April 19, 2025
Rezvan MohammadiBaghmolaei

Rezvan MohammadiBaghmolaei

Academic Rank: Assistant professor
Address: Faculty of Intelligent Systems Engineering and Data Science, 4th Floor
Degree: Ph.D in Artificial Intelligence
Phone: --
Faculty: Faculty of Intelligent Systems and Data Science

Research

Title
Product Quality Assessment using Opinion Mining in Persian Online Shopping
Type Presentation
Keywords
Opinion mining; sentiment analysis; product quality assessment; Persian language; lexicon-based approach; aspect based opinion mining.
Researchers Fatemeh Hosseinzadeh (First researcher) , Rezvan MohammadiBaghmolaei (Second researcher) , Ali Ahmadi (Third researcher)

Abstract

Human opinions and decisions are mainly inspired by other people's beliefs and experiences which give them a strong background of anything they’ve heard or read about.
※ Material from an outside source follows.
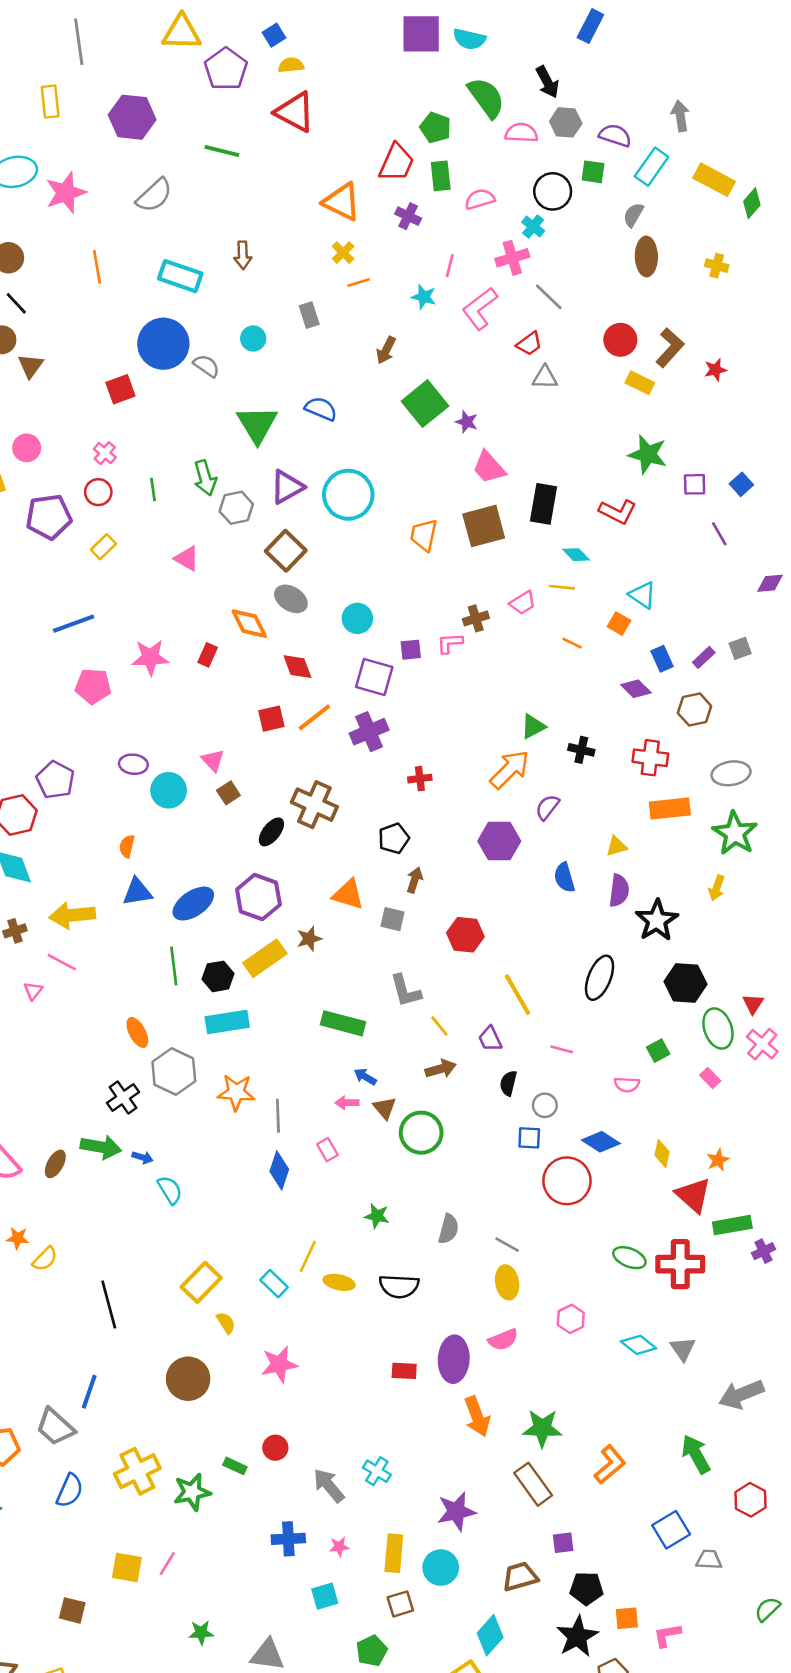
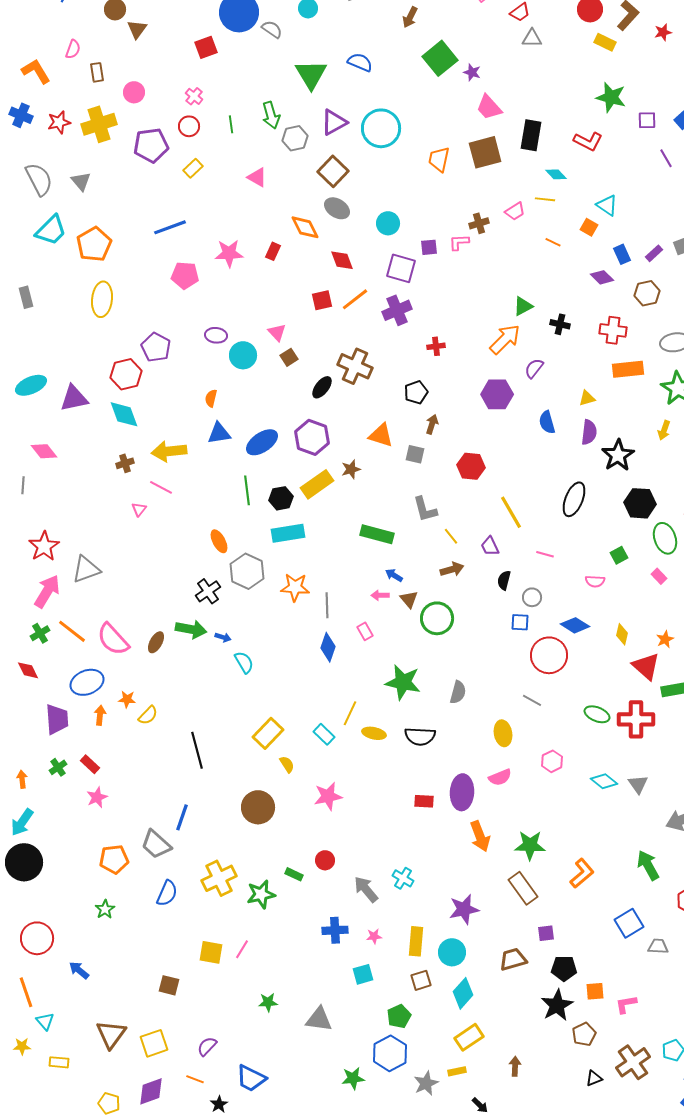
green star: (377, 1216) -> (403, 682), size x1.8
gray line: (507, 1245) -> (532, 700), moved
cyan diamond: (490, 1635) -> (463, 993), moved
Accordingly, extracting and knowing what others think about a special subject or product have become extremely important for different types of service providers as well as the consumers. Opinion mining is the area of analyzing user’s sentiments through the available reviews on the internet and has the beneficial application of guiding users for online shopping. Unfortunately, very few studies has been done for sentiment analysis in Persian online shopping and the existing works have many limitations in their performances, esp. in differentiating between a weak and a strong mood in sentimental sentences. This paper proposes a new lexicon-based opinion mining method for Persian online shopping which considers the effect of intensifier adjectives in extracting the exact opinion of a review. It has been applied on a real dataset extracted from Digikala and has achieved promising results compared to those of expert evaluators.